It is only upon your stepping between the mirrors that the repeated image occurs. You start the process of bouncing light, each reflection a seeming perfect imitation of the others. Now consider what you are wearing, how you act, and what you think.
Are you a reflection or initiator?
I ask this after reading about research by Jonathan Touboul called “The hipster effect: When anticonformists all look the same.” * Touboul writes “Beyond the choice of the best suit to wear this winter, this study may have important implications in understanding synchronization of nerve cells, investment strategies in finance, or emergent dynamics in social science, domains in which delays of communication and the geometry of information accessibility are prominent.” Here’s the gist. At some point after someone starts doing something—the something is irrelevant—imitators arise, first believing they are going against the grain of society at large to become creatively individual, and second falling into a pattern that becomes the new conformity.
Want an example or two? Read the news of the day in early 2019, paying particular attention to the rebirth of socialism in prosperous capitalistic societies. Or simply look through your own past, paying attention to what you looked like and wore in high school.
It’s not easy to be the first person to stand between two mirrors because more than 100 billion humans have preceded you and many of them in the last one or two millennia, probably billions of people, have seen their repeated reflections. But every so often, someone by happenstance does something or appears in some way that becomes the initiator. At different rates, depending on what the reflection reflects, the action or image spreads, and a new conformity arises in conflict with the old conformity.

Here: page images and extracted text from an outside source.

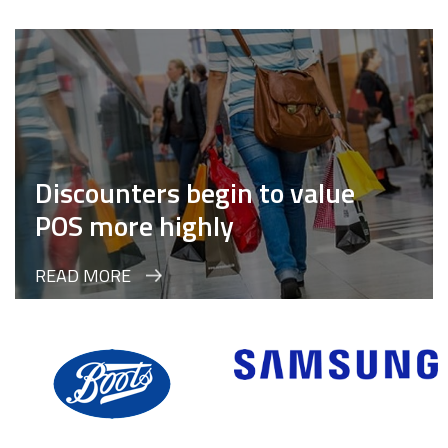
Discounters begin to value
POS more highly
READ MORE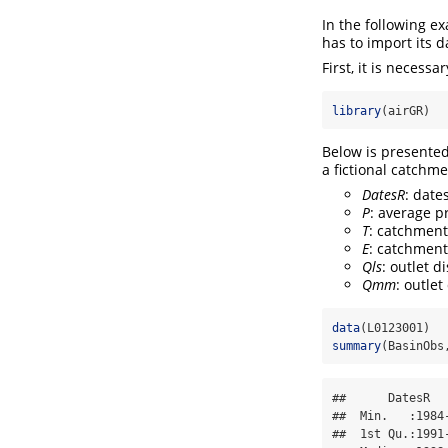
In the following e
has to import its d
First, it is necessa
library
(airGR)
Below is presente
a fictional catchm
DatesR
: date
P
: average p
T
: catchment
E
: catchment
Qls
: outlet d
Qmm
: outle
data
(L0123001)
summary
(BasinObs
##      DatesR  
##  Min.   :1984
##  1st Qu.:1991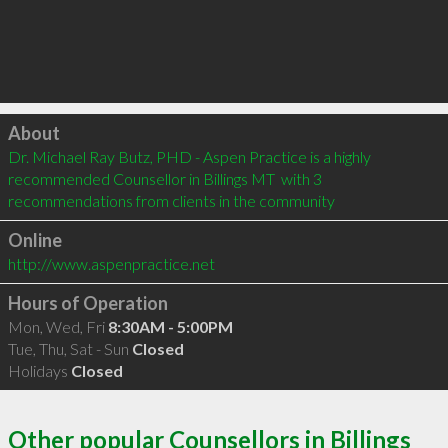
Click to load
About
Dr. Michael Ray Butz, PHD - Aspen Practice is a highly 
recommended Counsellor in Billings MT  with 3 
recommendations from clients in the community
Online
http://www.aspenpractice.net
Hours of Operation
Mon, Wed, Fri
8:30AM - 5:00PM
Tue, Thu, Sat - Sun
Closed
Holidays
Closed
Other popular Counsellors in Billings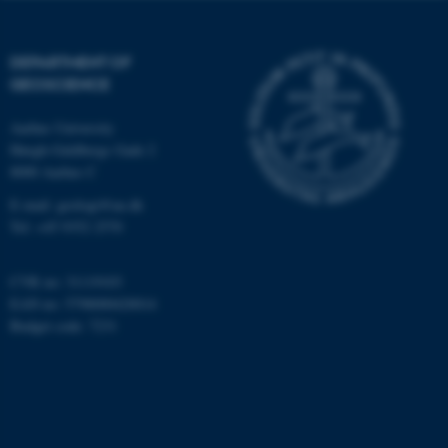
Targeting
Functionality
Unclassified
DEPARTMENT OF
GEOSCIENCE
Aarhus University
These cookies make it
Høegh-Guldbergs Gade 2
possible to use basic website
8000 Aarhus C
functionality, e.g. navigation
E-mail: geologi@au.dk
etc. The website does not
Tel: +45 9352 2570
work without these cookies.
CVR no: 31119103
EAN no: 5798000420014
Name
Provider / Domain
Budget code: 7231
be_typo_user
TYPO3 Association
.au.dk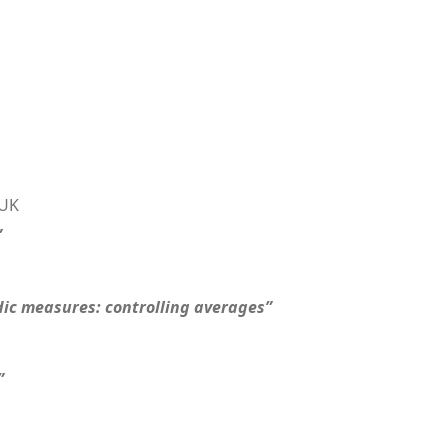
 UK
”
dic measures: controlling averages”
”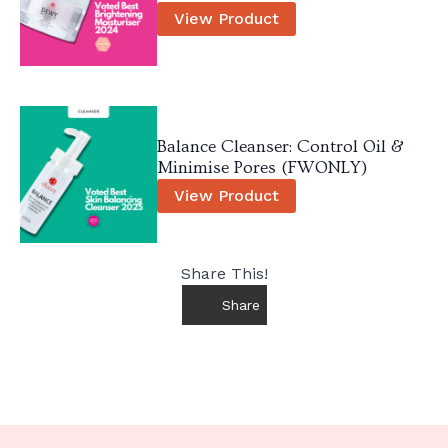
View Product
Balance Cleanser: Control Oil &
Minimise Pores (FWONLY)
View Product
Share This!
Share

In a summary of the research online, Brandeis University offers this: “In general, Touboul says, the population of hipsters initially act randomly but then undergo a phase transition into a synchronized state.” Don’t most of us fall into this pattern of eventual synchronization? I know I certainly have when I examine my own history, and I certainly recognize such synchronization in others with whom I have associated. As a college professor for four decades, I had the opportunity to watch many “hip” movements turn into conformities that generated their own anti-conformist trends. Today, the speed of conformity turned anti-conformity turning into conformity appears to be enhanced by social media.
The process should give us all pause. Are we reflections?